Is there a way to fix this behavior so that the Conditional Type will not allow a property to be set to an object of an incorrect type just because that type happens to share a property with the correct type?

Simplification thanks to kikon:

The following simplifies the example down to the root of the issue:

type RecursivePartialThingy3 = {
    thingy1?: {
        commonProperty?: number;
        name?: string;
    }
}

const partialOfThingy3: RecursivePartialThingy3 = {};
const thingy2 = {commonProperty: 2, label: "hi"};

// This is allowed:
partialOfThingy3.thingy1 = thingy2; 

// And yet, this is NOT allowed:
partialOfThingy3.thingy1 = {commonProperty: 2, label: "hi"};

In the second case, TypeScript complains that "Object literal may only specify known properties, and 'label' does not exist in type '{ commonProperty?: number | undefined; name?: string | undefined; }'"

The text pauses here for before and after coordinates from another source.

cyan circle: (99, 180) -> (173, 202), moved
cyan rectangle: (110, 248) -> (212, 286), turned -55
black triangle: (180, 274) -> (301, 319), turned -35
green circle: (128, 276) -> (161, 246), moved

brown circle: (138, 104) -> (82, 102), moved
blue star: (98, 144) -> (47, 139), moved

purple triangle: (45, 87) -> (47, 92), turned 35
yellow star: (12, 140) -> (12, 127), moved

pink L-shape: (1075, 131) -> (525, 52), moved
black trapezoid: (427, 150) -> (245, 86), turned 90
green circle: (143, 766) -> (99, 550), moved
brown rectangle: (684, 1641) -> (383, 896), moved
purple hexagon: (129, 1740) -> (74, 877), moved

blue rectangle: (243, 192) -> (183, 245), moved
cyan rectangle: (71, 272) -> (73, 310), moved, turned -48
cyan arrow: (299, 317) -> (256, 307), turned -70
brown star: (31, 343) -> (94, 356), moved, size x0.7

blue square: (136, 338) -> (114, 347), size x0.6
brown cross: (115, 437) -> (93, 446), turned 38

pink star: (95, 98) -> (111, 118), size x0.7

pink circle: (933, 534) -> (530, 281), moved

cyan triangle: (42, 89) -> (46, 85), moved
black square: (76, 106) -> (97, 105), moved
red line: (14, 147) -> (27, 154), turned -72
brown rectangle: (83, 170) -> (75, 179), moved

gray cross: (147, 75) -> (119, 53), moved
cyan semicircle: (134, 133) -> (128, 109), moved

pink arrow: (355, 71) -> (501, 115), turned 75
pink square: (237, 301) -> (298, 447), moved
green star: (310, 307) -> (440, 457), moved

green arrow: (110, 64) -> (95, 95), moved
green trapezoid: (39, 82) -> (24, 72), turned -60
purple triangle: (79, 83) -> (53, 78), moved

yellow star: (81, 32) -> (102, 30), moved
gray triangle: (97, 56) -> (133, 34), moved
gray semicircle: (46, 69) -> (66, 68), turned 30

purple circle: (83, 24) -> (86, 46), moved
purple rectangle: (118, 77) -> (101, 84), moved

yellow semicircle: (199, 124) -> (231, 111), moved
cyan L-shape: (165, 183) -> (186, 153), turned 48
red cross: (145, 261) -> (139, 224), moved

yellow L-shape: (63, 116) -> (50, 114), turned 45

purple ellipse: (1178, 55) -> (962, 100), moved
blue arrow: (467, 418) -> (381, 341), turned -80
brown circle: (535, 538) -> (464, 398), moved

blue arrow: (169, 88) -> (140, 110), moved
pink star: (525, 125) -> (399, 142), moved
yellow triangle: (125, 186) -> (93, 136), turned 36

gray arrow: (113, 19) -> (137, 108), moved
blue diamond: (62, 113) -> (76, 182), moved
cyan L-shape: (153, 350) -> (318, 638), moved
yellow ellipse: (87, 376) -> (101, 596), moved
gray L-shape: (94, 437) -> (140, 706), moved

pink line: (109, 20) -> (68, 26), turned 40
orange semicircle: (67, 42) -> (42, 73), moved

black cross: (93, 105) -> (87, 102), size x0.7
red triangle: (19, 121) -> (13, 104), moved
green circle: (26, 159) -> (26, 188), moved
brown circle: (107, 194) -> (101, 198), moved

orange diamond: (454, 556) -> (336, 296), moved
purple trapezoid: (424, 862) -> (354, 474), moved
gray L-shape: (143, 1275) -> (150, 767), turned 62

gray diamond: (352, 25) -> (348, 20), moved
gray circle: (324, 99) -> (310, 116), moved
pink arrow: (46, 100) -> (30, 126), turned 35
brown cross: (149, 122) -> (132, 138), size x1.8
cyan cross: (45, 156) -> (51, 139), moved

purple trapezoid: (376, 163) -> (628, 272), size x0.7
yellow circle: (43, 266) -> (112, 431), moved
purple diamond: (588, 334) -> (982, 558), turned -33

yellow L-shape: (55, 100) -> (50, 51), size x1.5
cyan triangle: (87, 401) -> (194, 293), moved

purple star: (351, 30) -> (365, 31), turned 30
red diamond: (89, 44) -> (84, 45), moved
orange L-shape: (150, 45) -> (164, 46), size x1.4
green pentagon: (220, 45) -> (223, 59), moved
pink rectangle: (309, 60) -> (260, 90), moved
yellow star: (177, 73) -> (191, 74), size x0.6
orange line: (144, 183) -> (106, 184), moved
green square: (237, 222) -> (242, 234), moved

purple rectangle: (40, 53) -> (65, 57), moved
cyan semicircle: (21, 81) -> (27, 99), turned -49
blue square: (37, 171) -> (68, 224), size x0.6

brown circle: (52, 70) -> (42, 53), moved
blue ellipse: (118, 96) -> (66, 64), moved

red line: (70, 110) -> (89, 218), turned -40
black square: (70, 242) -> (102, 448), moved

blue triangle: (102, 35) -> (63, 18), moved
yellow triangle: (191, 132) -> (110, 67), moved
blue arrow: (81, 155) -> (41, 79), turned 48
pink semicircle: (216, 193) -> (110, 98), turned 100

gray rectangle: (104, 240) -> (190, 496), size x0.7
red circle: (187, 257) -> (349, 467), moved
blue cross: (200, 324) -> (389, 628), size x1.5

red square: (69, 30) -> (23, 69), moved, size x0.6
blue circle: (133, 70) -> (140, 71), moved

So why do we have two different requirements for type checking in these two cases? Is it possible to tell TypeScript to issue a warning or error in the first case as it does in the second case?

Thanks!

If we simplify your code and expand the templates we'll see that this is the normal behavior of Typescript compatibility check:

type RecursivePartialThingy3 = {
    thingy1?: {
        commonProperty?: number;
        name?: string;
    }
}

const partialOfThingy3: RecursivePartialThingy3 = {};
const thingy2 = {commonProperty: 2, label: "hi", value: 2};
partialOfThingy3.thingy1 = thingy2; // This is allowed!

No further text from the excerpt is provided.